Land-o-Ledley
I’ve always felt Ledley, also known as L. David Wheeler, had the most potential as a writer. A lot of strange stuff is inside Wheeler’s cranium, plus he has south Jersey experience.
One of the greatest musical poets of all time, Patti Smith is from south Jersey, and you can tell. How many people know the significance of her song “Down in Vineland?”
Ya gotta be from south Jersey to understand. (The world does indeed have an armpit, and it is Vineland, New Jersey.)
Land-o-Ledley is a blog in the truest sense.
It reminds me of the fetid ruminations, only better, I scribbled into “The Babblings of the Venerable BobbaLouie,” a tiny spiral-bound journal I kept at Houghton and a year after.
I still have that journal. The bellybutton pickings in it are dreadfully boring.
Writing didn’t fall together until the 282 News. No time for bellybutton picking; just sling the words together.
I have a hunch this may be what happens to Wheeler.
He’s already had to sling words together for the mighty Mezz, and does fine.
Mesh that with all the strange stuff in his noggin, and his jaundiced powers of observation, and you generate stuff like “mindless management minions” and “Mrs. Lynip allowed she liked the tangled profusion of beige telephone-wires emanating from her walls.”
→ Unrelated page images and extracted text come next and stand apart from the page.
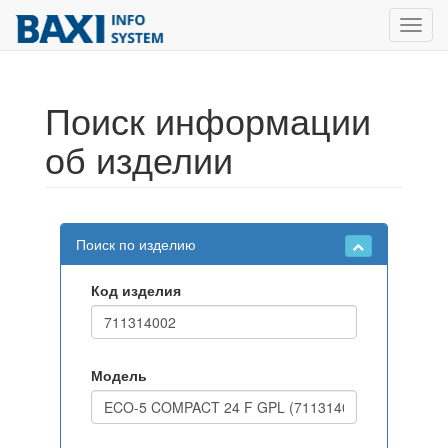
Toggl
navig
Поиск информации
об изделии
Поиск по изделию
Код изделия
Модель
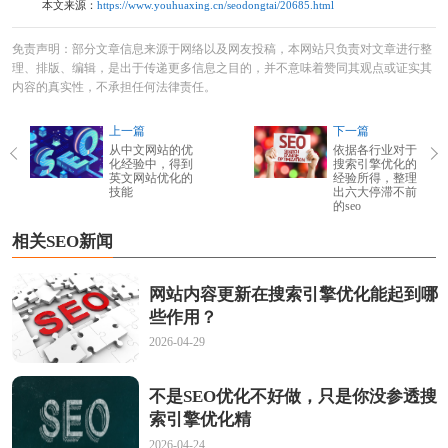
本文来源：
https://www.youhuaxing.cn/seodongtai/20685.html
免责声明：部分文章信息来源于网络以及网友投稿，本网站只负责对文章进行整
理、排版、编辑，是出于传递更多信息之目的，并不意味着赞同其观点或证实其
内容的真实性，不承担任何法律责任。
上一篇
下一篇
从中文网站的优
依据各行业对于
化经验中，得到
搜索引擎优化的
英文网站优化的
经验所得，整理
技能
出六大停滞不前
的seo
相关SEO新闻
网站内容更新在搜索引擎优化能起到哪
些作用？
2026-04-29
不是SEO优化不好做，只是你没参透搜
索引擎优化精
2026-04-24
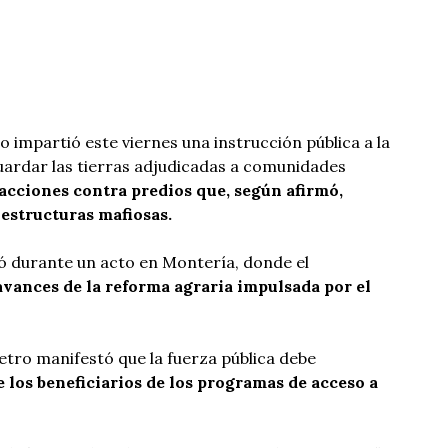
 impartió este viernes una instrucción pública a la
uardar las tierras adjudicadas a comunidades
acciones contra predios que, según afirmó,
structuras mafiosas.
ó durante un acto en Montería, donde el
vances de la reforma agraria impulsada por el
etro manifestó que la fuerza pública debe
e los beneficiarios de los programas de acceso a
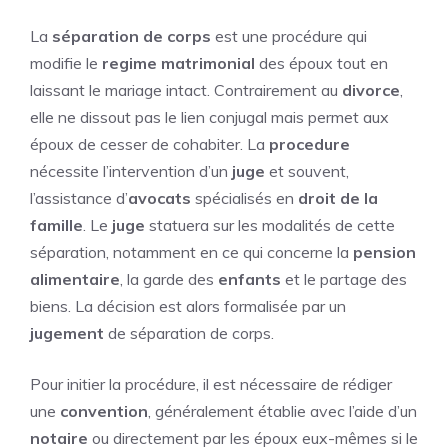
La
séparation de corps
est une procédure qui
modifie le
regime matrimonial
des époux tout en
laissant le mariage intact. Contrairement au
divorce
,
elle ne dissout pas le lien conjugal mais permet aux
époux de cesser de cohabiter. La
procedure
nécessite l’intervention d’un
juge
et souvent,
l’assistance d’
avocats
spécialisés en
droit de la
famille
. Le
juge
statuera sur les modalités de cette
séparation, notamment en ce qui concerne la
pension
alimentaire
, la garde des
enfants
et le partage des
biens. La décision est alors formalisée par un
jugement
de séparation de corps.
Pour initier la procédure, il est nécessaire de rédiger
une
convention
, généralement établie avec l’aide d’un
notaire
ou directement par les époux eux-mêmes si le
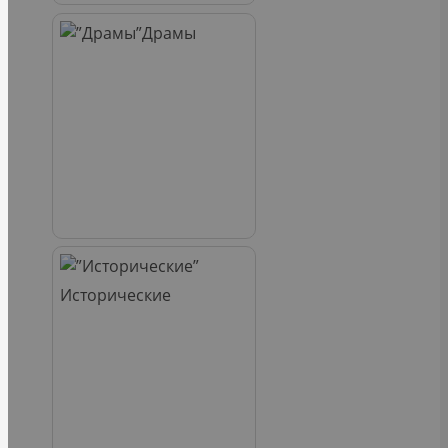
Драмы
Исторические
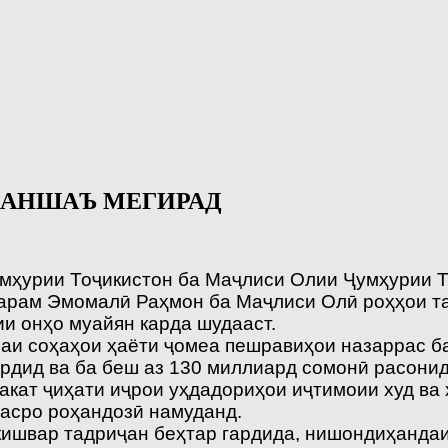
МАНШАЪ МЕГИРАД
мҳурии Тоҷикистон ба Маҷлиси Олии Ҷумҳурии Т
тарам Эмомалӣ Раҳмон ба Маҷлиси Олӣ роҳҳои т
ии онҳо муайян карда шудааст.
амаи соҳаҳои ҳаёти ҷомеа пешравиҳои назаррас б
гардид ва ба беш аз 130 миллиард сомонӣ расони
акат ҷиҳати иҷрои уҳдадориҳои иҷтимоии худ ва
асро роҳандозӣ намуданд.
кишвар тадриҷан беҳтар гардида, нишондиҳандаи 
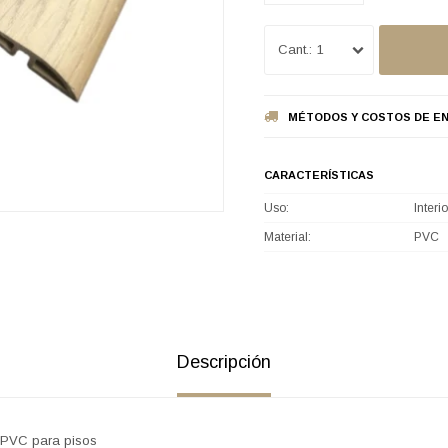
1
MÉTODOS Y COSTOS DE EN
CARACTERÍSTICAS
Uso
Interio
Material
PVC
Descripción
 PVC para pisos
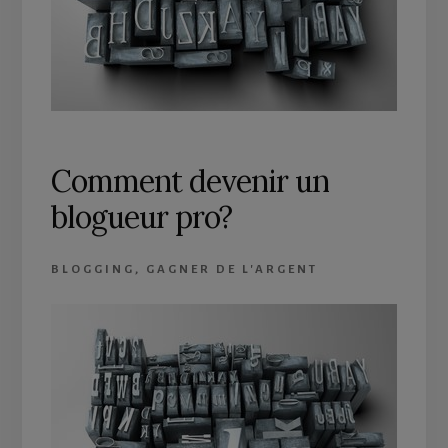
Comment devenir un
blogueur pro?
BLOGGING
,
GAGNER DE L'ARGENT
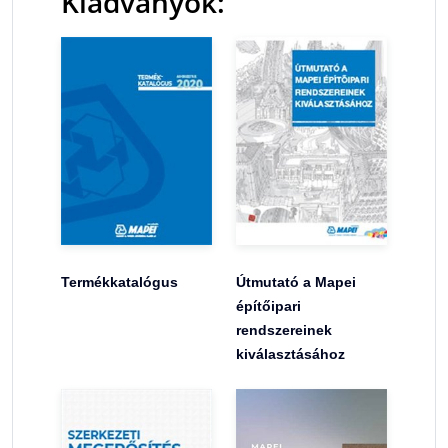
Kiadványok:
Termékkatalógus
Útmutató a Mapei
építőipari
rendszereinek
kiválasztásához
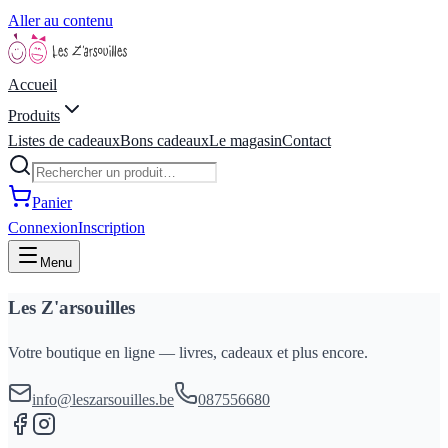
Aller au contenu
Accueil
Produits
Listes de cadeaux
Bons cadeaux
Le magasin
Contact
Panier
Connexion
Inscription
Menu
Les Z'arsouilles
Votre boutique en ligne — livres, cadeaux et plus encore.
info@leszarsouilles.be
087556680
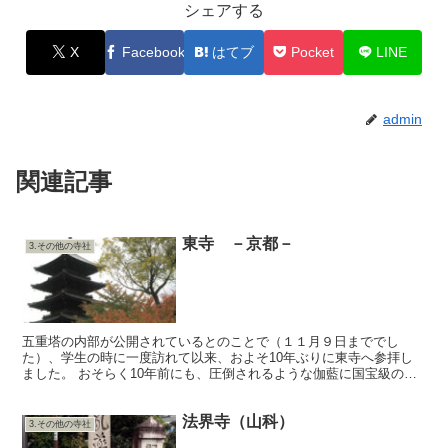
シェアする
X
Facebook
はてブ
Pocket
LINE
admin
関連記事
東寺 －京都－
3.その他の寺社
五重塔の内部が公開されているとのことで（１１月９日まででし
た）、学生の時に一度訪れて以来、およそ10年ぶりに東寺へ参拝し
ました。 おそらく10年前にも、圧倒されるような伽藍に国宝級の仏
像の数々、長い歴史を経てなお新鮮に我々の前に存在する信仰...
法界寺（山科）
3.その他の寺社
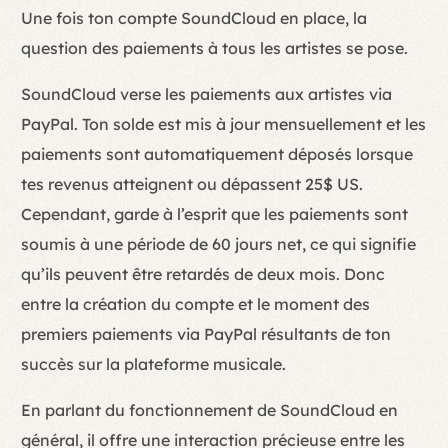
Une fois ton compte SoundCloud en place, la
question des paiements à tous les artistes se pose.
SoundCloud verse les paiements aux artistes via
PayPal. Ton solde est mis à jour mensuellement et les
paiements sont automatiquement déposés lorsque
tes revenus atteignent ou dépassent 25$ US.
Cependant, garde à l’esprit que les paiements sont
soumis à une période de 60 jours net, ce qui signifie
qu’ils peuvent être retardés de deux mois. Donc
entre la création du compte et le moment des
premiers paiements via PayPal résultants de ton
succès sur la plateforme musicale.
En parlant du fonctionnement de SoundCloud en
général, il offre une interaction précieuse entre les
Wheeler was ruminating about the fact so many people are young, and therefore don’t understand the significance of history.
He badmouthed the fact these youngsters only think of Clintsky when they think of the president.
Well good grief; the first prez I remember is Harry S Truman.
And can they possibly comprehend the significance of the assassination of President Kennedy?
And like Watergate never happened.
I remember a vacation at the Jersey seashore (“Where the heck is Sea Isle City anyway?”) where all I did was watch the Senate Watergate Hearings on TV.
Senator Sam Ervin waving his craggy index-finger at John Dean saying “Be ye not deceived. God is not mocked. Whatsoever a man soweth, that shall he also reap.”
These kids think the world always had television. Our family didn’t get a TV until 1949; a 15-inch RCA console with a round B&W picture-tube. That’s five years after I was born. And each house had an antenna.
And I have younger brothers convinced the world has always been what it was while they were growing up.
That Route 261 in northern Delaware has always been four lanes of concrete since time-immemorial.
Well that road was rebuilt in 1961, and before it was a macadam two-lane.
And when it was rebuilt it was re-signed from “Faulk Road” to “Foulk Road.”
But since “Foulk Road” is all they’ve ever known, that’s all it’s ever been.
The fact it was ever “Faulk Road” is beyond comprehension. But they weren’t of age in 1961 when it was renamed.
Another issue is the location of Industrial Highway by the Philadelphia Airport.
My brothers all noisily insist it has always been where it is now, north of the old Scott Paper headquarters near the airport.
Well, I remember driving it south of Scott — like the airport was expanded over-the-years, requiring relocation of Industrial Highway to where it is now.
Wheeler also talks about Iraq has always been perceived as “the bad guys” — that when Iraq invaded Kuwait, people now in their 20s were tiny toddlers.
Also forgotten was the Vietnam War, and how the war in Iraq is becoming a rerun of the Vietnam War.
But to most people nowadays, the Vietnam War is ancient history — lessons of history are bunk.
No doubt the Twin Towers will get dredged up, as well they should.
But it wasn’t Iraqis that brought down the Twin Towers — it was a bunch of Saudi Arabian terrorists.
Dubya used that terrorism as an excuse to invade Iraq — like bombing Brazil for Pearl Harbor. (“What; me worry?”)
Also sure to be dredged up are Weapons-of-Mass-Destruction. BAD INTELLIGENCE ALERT!
The spelling of the road has always been in dispute, and in 1961 when the road was rebuilt and expanded, it was re-signed as “Foulk Road.”
My brother-in-Delaware noisily insists it has always been spelled “Foulk Road;” but he was born in 1958. When the road was renamed he would have been three.